I used to assign leads like I was picking teams in gym class — whoever answered their phone first got the job.
It worked until it didn't. One Monday morning in March, I realized my best technician was sitting around waiting for work while my newer guy was drowning in callbacks from botched quotes. We had plenty of leads coming in. We were just distributing them like idiots.
That week cost me roughly $2,100 in wasted efficiency. I know that number because I finally sat down and matched lead timestamps against job completion data. Watched the whole thing blow up on a spreadsheet.
The lesson stuck: lead assignment isn't logistics. It's revenue management. Get it right, and the same lead pipeline generates 15–20% more closed jobs. Get it wrong, and you're leaving money on the table every single day.
Here's how I fixed it.
Start with Data, Not Assumptions
Before you restructure anything, you need to know what's actually broken. Most contractors don't track this because nobody taught us to.
Pull your data for the last 60 days. For each technician, calculate:
- Quote-to-close rate (how many leads they win)
- Average days to first contact (speed)
- Average job value (what they typically close)
- Customer satisfaction (if you're tracking it)
I spent an afternoon in my Take the Leads analytics doing this. My numbers looked like this:
| Tech | Quote Rate | Avg Days to Contact | Avg Job Value | Notes |
|---|---|---|---|---|
| Marcus | 34% | 1.2 | $2,450 | Fast, high-value closes |
| Derek | 19% | 3.1 | $1,800 | Slower response, lower close rate |
| Sarah | 41% | 2.8 | $1,200 | Great close rate, service calls |
Once I saw this, the assignment strategy became obvious. It wasn't "Marcus is better" — it was "Marcus is better at certain types of leads." Derek's weakness wasn't skill. It was response time. Sarah could close anything, but she was best deployed on smaller jobs where speed beats finesse.
The data changed how I thought about the problem entirely.
Build a Simple Routing Rule
You don't need software to do this. A spreadsheet works fine. I use Take the Leads' team assignment workflow, but the logic is the same whether you're using software or a notebook.
Here's the system I run:
- High-value leads (estimate >$3,000) → Marcus first. He closes them faster and at higher ticket.

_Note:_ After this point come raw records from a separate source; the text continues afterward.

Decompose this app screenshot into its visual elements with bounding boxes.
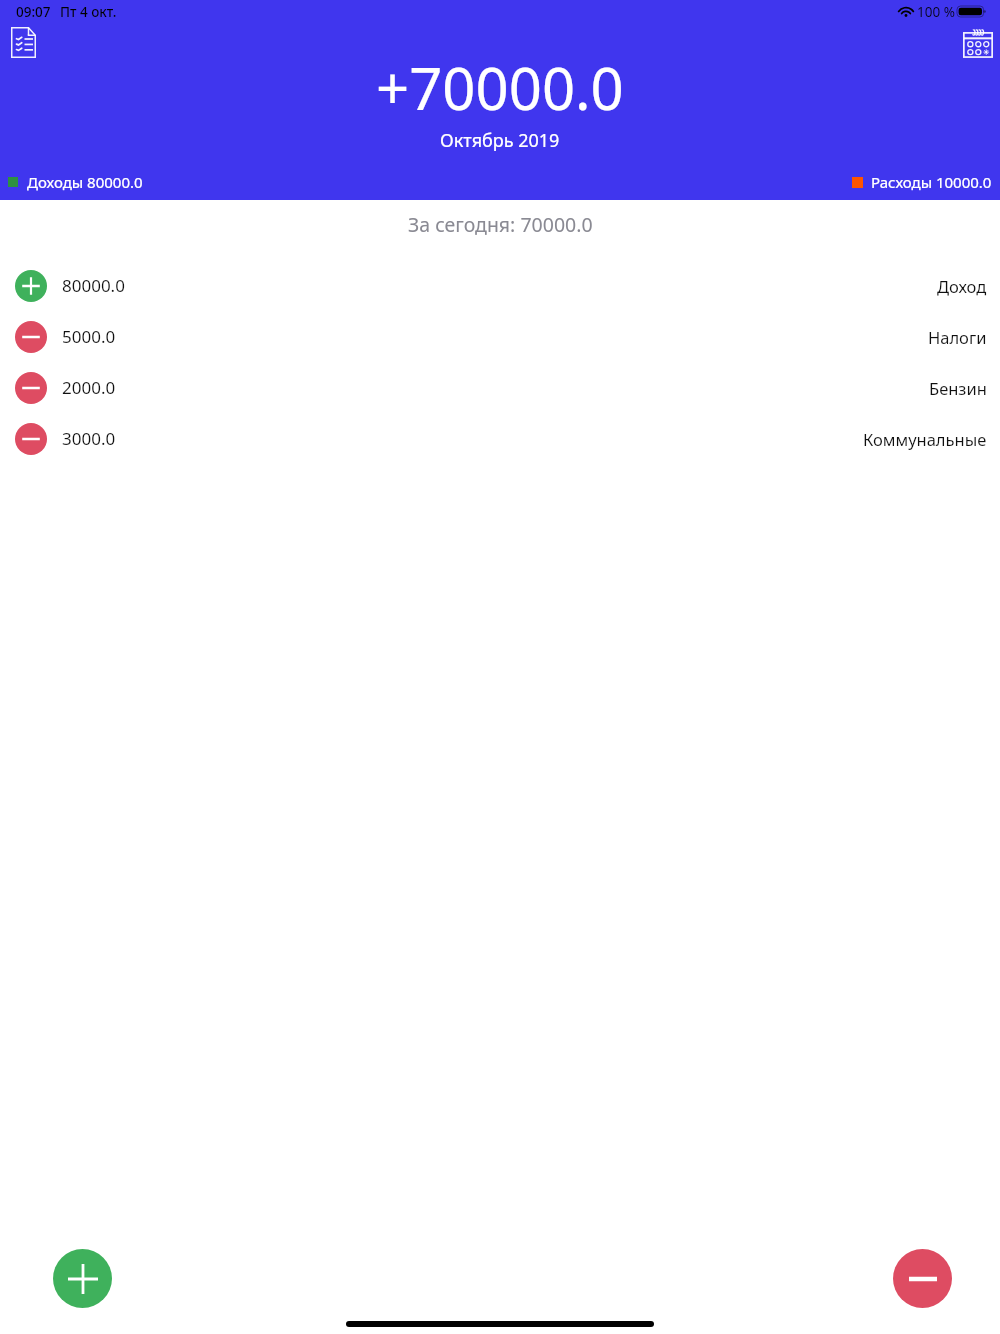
staticText: За сегодня: 70000.0 [408, 211, 593, 238]
staticText: +70000.0 [376, 48, 624, 127]
staticText: Расходы 10000.0 [871, 172, 992, 192]
button[interactable]: 2000.0 [0, 362, 1000, 413]
staticText: Октябрь 2019 [440, 128, 560, 153]
staticText: Коммунальные [863, 428, 987, 450]
staticText: 09:07 [16, 3, 51, 21]
button[interactable]: 80000.0 [0, 260, 1000, 311]
staticText: 80000.0 [62, 274, 125, 297]
button[interactable]: 5000.0 [0, 311, 1000, 362]
button[interactable]: Добавить расход [893, 1249, 952, 1308]
staticText: Доход [937, 275, 987, 297]
staticText: Пт 4 окт. [60, 3, 117, 21]
button[interactable]: Календарь [959, 24, 995, 60]
button[interactable]: 3000.0 [0, 413, 1000, 464]
staticText: 5000.0 [62, 325, 116, 348]
button[interactable]: Добавить доход [53, 1249, 112, 1308]
staticText: Налоги [928, 326, 987, 348]
button[interactable]: Отчёты [5, 24, 41, 60]
staticText: Доходы 80000.0 [27, 172, 143, 192]
staticText: 100 % [917, 3, 955, 21]
staticText: Бензин [929, 377, 987, 399]
staticText: 3000.0 [62, 427, 116, 450]
staticText: 2000.0 [62, 376, 116, 399]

- Service calls & straightforward jobs (<$1,500) → Sarah. Her close rate is higher because she's not overthinking small work.

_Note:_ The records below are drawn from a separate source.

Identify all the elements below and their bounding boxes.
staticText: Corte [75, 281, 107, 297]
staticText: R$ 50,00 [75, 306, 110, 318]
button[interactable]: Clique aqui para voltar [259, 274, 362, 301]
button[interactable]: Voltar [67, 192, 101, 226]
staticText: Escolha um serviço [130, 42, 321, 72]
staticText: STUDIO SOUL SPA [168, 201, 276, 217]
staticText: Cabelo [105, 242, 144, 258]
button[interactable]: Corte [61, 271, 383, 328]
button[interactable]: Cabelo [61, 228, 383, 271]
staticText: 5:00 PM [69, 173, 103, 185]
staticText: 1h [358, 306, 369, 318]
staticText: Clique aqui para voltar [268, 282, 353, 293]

- Everything else → Derek, with a flag to call within 4 hours instead of his usual 24. That speed bump changed his close rate from 19% to 28%.
This took 30 minutes to implement. The first month, we closed 3 additional jobs just from better assignment. At an average ticket of $2,100, that's $6,300 in extra revenue from changing who got which lead.

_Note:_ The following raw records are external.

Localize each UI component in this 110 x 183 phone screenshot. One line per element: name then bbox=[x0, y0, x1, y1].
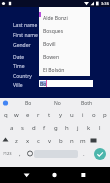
staticText: Bo bbox=[40, 81, 47, 88]
staticText: p bbox=[103, 111, 107, 119]
staticText: j bbox=[77, 124, 79, 132]
button[interactable]: e bbox=[22, 108, 33, 121]
staticText: First name bbox=[13, 32, 38, 39]
staticText: Bovill bbox=[43, 41, 56, 48]
staticText: El Bolsón bbox=[43, 67, 65, 74]
staticText: z bbox=[15, 137, 18, 145]
button[interactable]: m bbox=[77, 134, 88, 147]
button[interactable]: c bbox=[33, 134, 44, 147]
staticText: b bbox=[59, 137, 63, 145]
button[interactable]: Alde Bonzi bbox=[39, 12, 90, 25]
staticText: y bbox=[59, 111, 63, 119]
button[interactable]: El Bolsón bbox=[39, 64, 90, 77]
staticText: Last name bbox=[13, 22, 38, 29]
staticText: ?123 bbox=[3, 151, 12, 156]
staticText: Ville bbox=[13, 82, 23, 89]
button[interactable]: . bbox=[78, 147, 90, 160]
staticText: k bbox=[87, 124, 91, 132]
staticText: Gender bbox=[13, 42, 31, 49]
button[interactable]: a bbox=[6, 121, 17, 134]
staticText: v bbox=[48, 137, 52, 145]
button[interactable]: Recents bbox=[73, 167, 110, 183]
button[interactable]: x bbox=[22, 134, 33, 147]
staticText: No bbox=[54, 100, 61, 107]
staticText: c bbox=[37, 137, 40, 145]
button[interactable]: Bovill bbox=[39, 38, 90, 51]
button[interactable]: r bbox=[33, 108, 44, 121]
button[interactable]: h bbox=[61, 121, 72, 134]
button[interactable]: Bosques bbox=[39, 25, 90, 38]
button[interactable]: w bbox=[11, 108, 22, 121]
staticText: r bbox=[37, 111, 40, 119]
button[interactable]: u bbox=[66, 108, 77, 121]
staticText: a bbox=[10, 124, 14, 132]
button[interactable]: Backspace bbox=[88, 134, 99, 147]
staticText: , bbox=[19, 150, 21, 158]
staticText: g bbox=[54, 124, 58, 132]
staticText: u bbox=[70, 111, 74, 119]
staticText: Bosques bbox=[43, 28, 64, 35]
staticText: Country bbox=[13, 73, 32, 80]
staticText: Both bbox=[81, 100, 93, 107]
button[interactable]: b bbox=[55, 134, 66, 147]
staticText: q bbox=[4, 111, 8, 119]
staticText: w bbox=[14, 111, 19, 119]
button[interactable]: l bbox=[94, 121, 105, 134]
button[interactable]: Home bbox=[36, 167, 73, 183]
staticText: t bbox=[48, 111, 51, 119]
button[interactable]: j bbox=[72, 121, 83, 134]
button[interactable]: n bbox=[66, 134, 77, 147]
button[interactable]: t bbox=[44, 108, 55, 121]
staticText: o bbox=[92, 111, 96, 119]
button[interactable]: g bbox=[50, 121, 61, 134]
button[interactable]: s bbox=[17, 121, 28, 134]
staticText: x bbox=[26, 137, 30, 145]
staticText: h bbox=[65, 124, 69, 132]
button[interactable]: k bbox=[83, 121, 94, 134]
staticText: s bbox=[21, 124, 24, 132]
staticText: Alde Bonzi bbox=[43, 15, 68, 22]
button[interactable]: d bbox=[28, 121, 39, 134]
staticText: Date bbox=[13, 54, 25, 61]
button[interactable]: ?123 bbox=[0, 147, 14, 160]
button[interactable]: i bbox=[77, 108, 88, 121]
button[interactable]: f bbox=[39, 121, 50, 134]
staticText: i bbox=[82, 111, 84, 119]
button[interactable]: o bbox=[88, 108, 99, 121]
staticText: Time bbox=[13, 63, 25, 70]
staticText: d bbox=[32, 124, 36, 132]
button[interactable]: y bbox=[55, 108, 66, 121]
staticText: Bowen bbox=[43, 54, 60, 61]
button[interactable]: Back bbox=[0, 167, 36, 183]
button[interactable]: Shift bbox=[0, 134, 11, 147]
button[interactable]: Bowen bbox=[39, 51, 90, 64]
staticText: 3:36 bbox=[101, 1, 109, 6]
button[interactable]: , bbox=[14, 147, 26, 160]
staticText: m bbox=[80, 137, 86, 145]
staticText: l bbox=[99, 124, 101, 132]
staticText: Bo bbox=[25, 100, 32, 107]
staticText: . bbox=[83, 150, 85, 158]
staticText: e bbox=[26, 111, 30, 119]
button[interactable]: Enter bbox=[94, 148, 106, 160]
button[interactable]: Emoji bbox=[26, 147, 34, 160]
button[interactable]: q bbox=[0, 108, 11, 121]
staticText: f bbox=[43, 124, 46, 132]
button[interactable]: p bbox=[99, 108, 110, 121]
staticText: n bbox=[70, 137, 74, 145]
button[interactable]: z bbox=[11, 134, 22, 147]
button[interactable]: v bbox=[44, 134, 55, 147]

No new leads. No new marketing spend. Just better routing.
Track the Outcome
Once you implement a system, measure it. I check assignment effectiveness monthly now.
Look at:
- Close rate by technician (are they improving?)
- Days to first contact (is speed holding steady?)
- Customer satisfaction by technician (is quality dropping?)
- Job value by assignment type (are high-value leads actually closing higher?)
After three months, Derek's close rate climbed from 19% to 26%. Not because he got better — because he was getting leads he could actually close, and the 4-hour callback rule meant he wasn't getting buried by backlog.
That's a 37% improvement from assignment alone.
The Mistake Most Contractors Make
They treat lead assignment like it's random or fair. "Everyone gets their turn."
It's not fair. It's inefficient. Your best performer gets buried under leads they won't close. Your faster guy is waiting around. Your service specialist is wasting time on complex jobs that need a different approach.
Fairness isn't $1,200 in lost revenue per month. Optimization is.
Next Step
Pull your own data. Spend an afternoon on it. Find the pattern in who closes what. Then route accordingly.
If you're using Take the Leads, use the team assignment feature to codify the rule so it happens automatically — no more guessing, no more phone tag. If you're not, build a simple spreadsheet rule and check it weekly.
You don't need to overhaul your team. You don't need better technicians. You need the ones you have working on the leads they're actually equipped to close.
Do that, and watch your close rate climb without adding a single lead to the pipeline.